Tips and Tricks:  The SL practiced for Whole30 for a couple months, trying recipes from Paleo blogs and purchasing Nom Nom Paleo's Food for Humans Cookbook. The SL also purchased Whole 30-compliant supplies from and Tessemae's, including Primal Kitchen Mayo, coconut aminos (soy sauce replacement), grass-fed Ghee, rendered duck fat, seaweed wraps, buffalo sauce, some salad dressings, etc. You can make your own mayo and your own salad dressings too, but sometimes in a pinch this helps keep things interesting.
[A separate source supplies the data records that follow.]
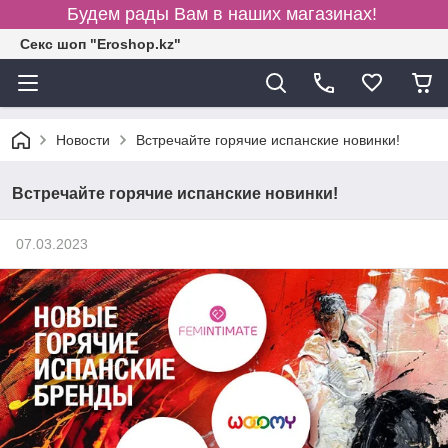
Будем рады Вам в наших магазинах!
Секс шоп "Eroshop.kz"
Новости
Встречайте горячие испанские новинки!
Встречайте горячие испанские новинки!
07.03.2023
Other sources that were helpful include Paleo Leap and Green Chef.  Green Chef offers Paleo meal kit delivery for a pretty steep penny, but the first box is ~75% off and it can be fun to try new things. SL's good friends, doing their second Whole30, recommended Harney & Sons Hot Cinnamon Tea for a delicious sugar-free treat.  The SL tried one tea cache and ordered another box of Hot Cinnamon and several other flavors. Tea helps in the evenings when you're not quite hungry, but just want something... and a glass of wine is not an option. Also, making your coffee with a French press, and enjoying sparkling seltzer water helps to keep it interesting.

Results at Day 14:  
Chicken soup with carrots, celery,
onions, bone broth and mushrooms. 

  • Sleep - sleep is about normal, perhaps on the best side of normal.
  • Digestion - Weird. The plumbing wasn't doing much for several days to a week. Middle of Week 2 was rough. Recently, it has started flowing again. We'll see if that helps with the program.
  • Cravings - not too bad. Mostly situational, such as when going out to dinner or happy hour, the SL really wanted a glass of wine, but alas, can't have it. Dark chocolate is sorely missed.  Pizza, pasta, etc. are not missed much.
  • Food - Paleo food is delicious, filling, nicely seasoned, satisfying. 
  • Metabolism and Energy - Sugar crashes are not as deep. The mid-afternoon slump doesn't feel as precipitous. Energy in the evenings after dinner seems better. Before, the SL just felt like a lazy lump, wanting to relax and watch TV. Now, after a brisk walk at night with the dog, energy is better for reading, cooking, yoga/stretching, chatting on the phone, etc.
  • Weight loss - At the end of Week 1, the SL weighed herself and found she had lost exactly zero pounds. This may have something to do with the digestive issues noted above. Now, the SL won't weigh herself again until Day 30, as per the Rules.
  • Future planning/logistics - During a normal week at home/work, Whole30 works pretty well. The SL's co-workers have made it a spectator sport to see what the SL has for lunch today - Hand rolls made with crab meat, avocado, vegetables and seaweed?  Mashed cauliflower with veal meat balls and tomato sauce?  Nom Nom's Cowboy Chili? They drool over it.  
  • Traveling, family events, trips, etc. would be much harder than a typical workweek. The SL and her husband were invited over to a friend's house for dinner and ended up bringing the dinner to stay on track at the end of Week 1. This program does require robust grocery shopping with a plan/list, and time to wash, peel, chop, roast and cook all that produce and meat. There is no winging it here!

Prime rib roast, seasoned and tied, ready
for the smoker/grill.
The success and value of Whole30 is still TBD, but so far, so good.

1 comment:

  1. Excited to hear about the 30 day results Tressa. Keep it up!!